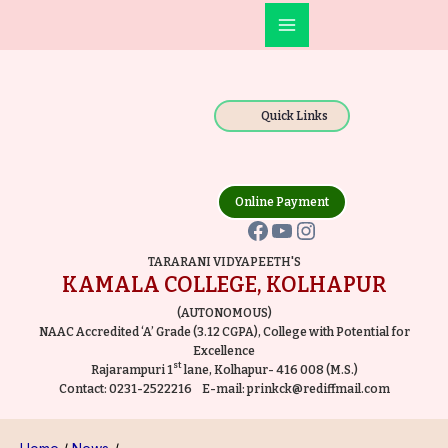
Skip
Post
Main
to
navigation
Facebook
YouTube
Instagram
Menu
content
Quick Links
Online Payment
TARARANI VIDYAPEETH'S
KAMALA COLLEGE, KOLHAPUR
(AUTONOMOUS)
NAAC Accredited ‘A’ Grade (3.12 CGPA), College with Potential for
Excellence
st
Rajarampuri 1
lane, Kolhapur- 416 008 (M.S.)
Contact:
0231-2522216
E-mail:
prinkck@rediffmail.com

- - -

| WORK TASK |
Please output all the records above exactly, leaving out every picture.

| WRITTEN ANSWER |
Skip
Post
Main
to
navigation
Facebook
YouTube
Instagram
Menu
content
Quick Links
Online Payment
TARARANI VIDYAPEETH'S
KAMALA COLLEGE, KOLHAPUR
(AUTONOMOUS)
NAAC Accredited ‘A’ Grade (3.12 CGPA), College with Potential for
Excellence
st
Rajarampuri 1
lane, Kolhapur- 416 008 (M.S.)
Contact:
0231-2522216
E-mail:
prinkck@rediffmail.com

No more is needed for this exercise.